Biden Urged to Expedite Visas for Afghan Interpreters Facing Taliban Death Threats or There Will Be ‘Blood on His Hands’ After U.S. Withdrawal
Should Afghan interpreters be evacuated while their visas are processed amid Taliban death threats?
What’s the story?
- A bipartisan group of lawmakers is urging the Biden administration to speed up the processing of visas for Afghan interpreters who assisted the American military as the U.S. continues its withdrawal out of Afghanistan and those interpreters (along with their families) face death threats from the Taliban. The U.S. withdrawal is expected to be completed by September 11th.
- In a House Armed Services Committee hearing on the issue in May, Rep. Michael Waltz (R-FL), a former Green Beret, and retired Army Ranger Rep. Jason Crow (D-CO) recounted stories about Afghans they served alongside who were subsequently murdered by the Taliban for assisting American and coalition forces.
- For example, Crow explained that a man named Mohammad who worked with the U.S. for 12 years and first applied for a Special Immigrant Visa (SIV) in 2010 but faced repeated delays and denials until he was gunned down in January 2021 in front of his 10-year old son by the Taliban, who later sent Mohammad’s oldest son a death threat.
- Waltz and Crow were joined by the American Legion at a press conference earlier this month to emphasize the urgency of expediting visa approvals to get eligible Afghans out of the country before they can be targeted by the Taliban. Waltz said:
“How many future Afghan families, how many great American contributions will we not have if President Biden does not act, and act now. If he does not act and does not get these people out, blood will be on his hands and his administration’s hands… We have a moral and national security obligation to get these people out. Evacuate them now. We’ve done it before; we can do it again.”
- Crow added, “Make no mistake, there is a moral imperative at play here. The American handshake has to mean something” and urged President Joe Biden to “do the right thing and evacuate those who stood by us at great personal risk.”
- In 2006, Congress established the Special Immigrant Visa (SIV) program to allow Afghans and Iraqis who served alongside U.S. forces as interpreters or contractors to receive permanent U.S. resident status and access to benefits for refugees.
- From the creation of the SIV program to March 31, 2021, a total of 99,279 individuals received SIV visas, including 30,541 Afghans and Iraqis who worked with the U.S. plus 68,738 dependent spouses and children, according to data from the State Dept.

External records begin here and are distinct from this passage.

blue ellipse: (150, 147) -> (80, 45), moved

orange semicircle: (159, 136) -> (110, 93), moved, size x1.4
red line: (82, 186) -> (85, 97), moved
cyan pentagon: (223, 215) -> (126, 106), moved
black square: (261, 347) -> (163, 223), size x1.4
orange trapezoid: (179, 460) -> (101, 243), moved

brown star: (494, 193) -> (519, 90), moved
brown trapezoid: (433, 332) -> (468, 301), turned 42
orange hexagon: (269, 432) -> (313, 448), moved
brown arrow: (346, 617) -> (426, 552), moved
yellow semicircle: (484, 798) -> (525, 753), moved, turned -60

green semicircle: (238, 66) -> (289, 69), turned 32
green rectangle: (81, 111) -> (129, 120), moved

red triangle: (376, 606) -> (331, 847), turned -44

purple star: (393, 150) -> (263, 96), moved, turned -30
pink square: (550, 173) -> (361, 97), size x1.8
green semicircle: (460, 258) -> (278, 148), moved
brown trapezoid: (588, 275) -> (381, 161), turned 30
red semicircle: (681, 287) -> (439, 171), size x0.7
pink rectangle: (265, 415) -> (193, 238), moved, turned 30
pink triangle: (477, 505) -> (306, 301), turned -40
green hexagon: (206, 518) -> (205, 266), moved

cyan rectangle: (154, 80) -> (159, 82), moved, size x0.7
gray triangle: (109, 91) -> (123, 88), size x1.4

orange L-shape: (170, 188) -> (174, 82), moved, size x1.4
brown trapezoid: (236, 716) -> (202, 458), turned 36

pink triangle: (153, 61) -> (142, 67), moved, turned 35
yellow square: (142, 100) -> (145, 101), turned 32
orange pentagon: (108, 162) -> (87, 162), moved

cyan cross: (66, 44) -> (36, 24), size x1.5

- The SIV program currently has an application backlog of more than 18,000 Afghans. Historically, it takes about 800 days for the State Dept. to process an application and conduct security screenings. Congress has acted on several occasions over the years to adopt bills to address the visa shortage by incorporating legislation into defense authorization bills.
- With less than 100 days remaining before the publicly announced withdrawal date, the bipartisan Honoring our Promises Working Group has urged the Biden administration to temporarily move the Afghans caught in the backlog to Guam to ensure their safety while their paperwork is processed.
- The working group suggested Guam because it has been used in the evacuation of refugees in the past. In 1975, about 130,000 Vietnamese refugees were temporarily moved to Guam while their visas were processed; and a similar scenario occurred in 1996 for Iraqi Kurds.
- The working group also introduced the Averting Loss of Life and Injury by Expediting SIVs (ALLIES) Act, which would raise the Afghan SIV cap by 8,000 and ease requirements to allow more Afghans employed by the International Security Assistance Force to qualify for the SIV program.
- Secretary of State Antony Blinken indicated that the 8,000 additional visas would complement the 11,000 currently available visas, which should be enough to accommodate all Afghans currently in the pipeline. Blinken added that the State Dept. could request more Afghan visas later, and he told lawmakers in a hearing that the U.S. withdrawal won’t necessarily prompt “some kind of immediate deterioration in the [security] situation.”